First and foremost, then, all play is voluntary activity · Jul 27, 14:18

Johan Huizinga, Homo Ludens, p,7

Annette B. Weiner, The Trobrianders of Papua New Guinea, pp 88-104

Claire Bishop, Installation Art, pp 96-116

Johan Huizinga, Homo Ludens, pp 4-11
“First and foremost, then, all play is voluntary activity. Play to order is no longer play: it could at best be a forcible imitation of it. By this quality of freedom alone, play marks itself off from the course of the natural process. It is something added thereto and spread out over it like a flowering, an ornament, a garment. ” p. 7

“Play is superfluous. The need of it is only urgent to the extent that the enjoyment of it makes it a need. Play can be deferred or suspended at any time. It is never imposed by physical necessity or moral duty. It is never a task. It is done at leisure, during “free time.” Only when play is a recognized cultural function—a rite, a ceremony—is it bound up with notions of obligation and duty. Here we have the first main characteristic of play: that it is free, is in fact freedom.” p. 8

“This “only pretending” quality of play betrays a consciousness of the inferiority of play compared with “seriousness,” a feeling that seems to be something as primary as play itself. Nevertheless, as we have already pointed out, the consciousness of play being “only a pretend” does not by any means prevent it from proceeding with the utmost seriousness, with an absorption, a devotion that passes into rapture and, temporarily at least, completely abolishes that troublesome “only” feeling. Any game can at any time wholly run away with the players. The contrast between play and seriousness is always fluid. The inferiority of play is continually being offset by the corresponding superiority of its seriousness. Play turns to seriousness and seriousness to play.

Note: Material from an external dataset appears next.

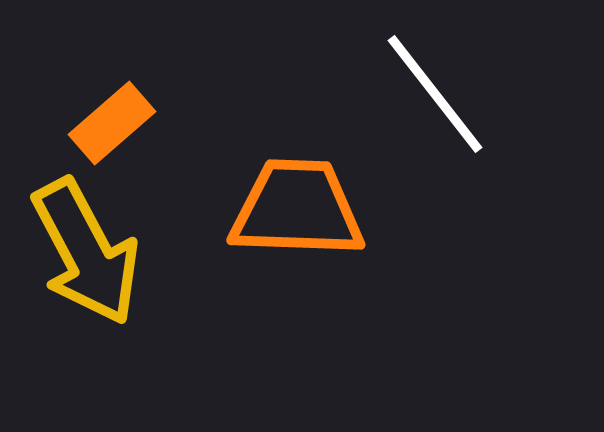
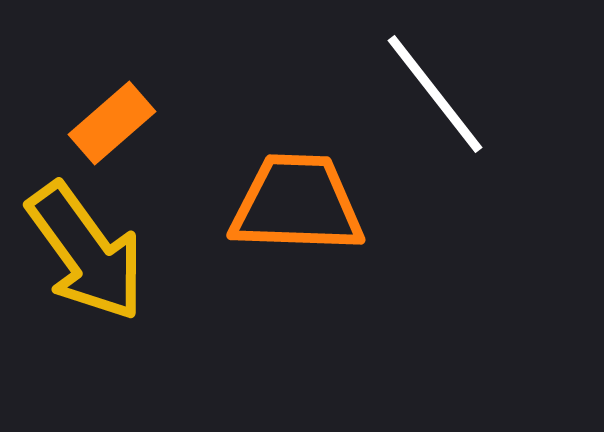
orange trapezoid: moved 5 px up
yellow arrow: rotated 8 degrees counterclockwise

Play may rise to heights of beauty and sublimity that leave seriousness far beneath.” p. 8

“The player who trespasses against the rules or ignores them is a “spoil sport.” The spoil-sport is not the same as the false player, the cheat; for the latter pretends to be playing the game and, on the face of it, still acknowledges the magic circle. It is curious to note how much more lenient society is to the cheat than to the spoil-sport. This is because the spoil-sport shatters the play-world itself. By withdrawing from the game he reveals the relativity and fragility of the play-world in which he had temporarily shut himself with others. He robs play of its illusion—a pregnant word which means literally “in play” (from inlusio, illudere or inludere). Therefore he must be cast out because he threatens the existence of the play community.” p. 11

“In the world of high seriousness too, the cheat and the hypocrite have always had an easier time of it than the spoil-sports, here called apostates, heretics, innovators, prophets, conscientious objectors, etc. It sometimes happens, however, that the spoil-sports in their turn make a new community with rules of its, own. The outlaw, the revolutionary, the cabbalist or member of a secret society, indeed heretics of all kinds are of a highly associative if not sociable disposition, and a certain element of play is prominent in all their doings.”